Quelque part entre les dissonances et la noirceur de Immolation ou Portal, la granulosité d’un Demilich et rappelant bien souvent ses compatriotes d’Antediluvian s’étant illustrés cette même année, le death metal du trio a incontestablement plus à voir avec la science occulte que la biologie cellulaire. En atteste le premier volet du triptyque "Pestilentiam Intus Vocamus, Voluntatem Absolvimus" qui en plus de porter un sobriquet difficilement mémorisable, attaque sans préambule (les borborygmes ça ne compte pas) et donne d’emblée le ton qui ne changera que rarement de hauteur : bas, très bas, six pieds sous terre même. S’appuyant sur l’équation batteur hyperactif, chant guttural aussi profond qu’un déficit budgétaire et riffs transpirants l’insanité mentale qui frappent de tout les côtés, il faut lire vite pour avoir le temps de connaître le nom du titre complet avant d’être entrainé sans courtoisie dans l’atmosphère tombale et suffocante qui règne sur tout l’opus de nos trois Canadiens.
Bien que découpé en onze morceaux, ce Parasignosis est un monolithe dont il est difficile de tirer un morceau plutôt qu’un autre, le vice à même été poussé par ses protagonistes jusqu’à faire disparaître toute coupure entre deux titres. Il est d’autant plus difficile pour l’auditeur de s’y retrouver que le groupe s’est appliqué à retourner dans tout les sens et complexifier de toutes parts les structures de ses morceaux.

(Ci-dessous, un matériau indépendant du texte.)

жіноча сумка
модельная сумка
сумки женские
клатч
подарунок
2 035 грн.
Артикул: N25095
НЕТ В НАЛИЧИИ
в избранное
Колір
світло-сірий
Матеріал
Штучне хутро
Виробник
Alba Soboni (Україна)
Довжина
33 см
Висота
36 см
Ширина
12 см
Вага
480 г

Même après des écoutes acharnées, on se perd rapidement dans ce véritable labyrinthe sonore méticuleusement construit et déconstruit. Les plus masochistes (dont je fais à moitié partie) y verront justement tout l’intérêt du disque, car il faut le dire, s’égarer dans ce puits de matière brute opaque et malodorante est un vrai plaisir, mais les autres (dont je fais à moitié partie aussi) regretteront par ailleurs une longueur et un manque de variations qui ont vite fait de rendre la galette rébarbative si l’on décide de se l’enfiler d’une traite. Le groupe se laisse pourtant aller à baisser l’intensité d’un bon cran en fin d’album avec "Kathenotheism" et cette dernière longue plage ambiante non nommée où réverbérations, bandonéon et autres bizarreries sonores sont de sortie, mais après quarante-cinq minutes aussi denses que celles-ci, on a plutôt envie de s’écouter un disque d’Augustus Pablo histoire de compenser que de laisser traîner ses esgourdes sur dix minutes bruitistes qui n’ont au final pas grand intérêt.

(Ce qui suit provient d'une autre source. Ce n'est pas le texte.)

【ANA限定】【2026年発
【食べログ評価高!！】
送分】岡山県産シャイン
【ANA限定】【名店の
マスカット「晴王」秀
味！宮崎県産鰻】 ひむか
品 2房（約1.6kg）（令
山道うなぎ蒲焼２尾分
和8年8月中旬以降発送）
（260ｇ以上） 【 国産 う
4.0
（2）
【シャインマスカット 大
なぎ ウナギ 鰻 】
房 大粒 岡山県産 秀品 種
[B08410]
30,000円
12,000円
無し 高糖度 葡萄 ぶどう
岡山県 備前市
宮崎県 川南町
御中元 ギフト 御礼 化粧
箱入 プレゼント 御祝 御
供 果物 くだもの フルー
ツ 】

Quoi qu’il en soit, s’étirant sur la longueur ou non, le deuxième opus de Mitochondrion est une réussite indéniable, prouvant une fois de plus que niveau noirceur le death metal peut ne rien avoir à envier au black metal lorsqu’on prend la peine d’y insuffler une telle ambiance. Et pour en finir, reprenons le champ lexical œnologique du premier paragraphe et affirmons donc que ce Parasignosis est à compter parmi les plus grands crus de 2011, un millésime qui s’est avéré au final loin d’être si mauvais que ça et qui annonce même quelques beaux jours pour les amateurs de noirceur et d’insanité musicale.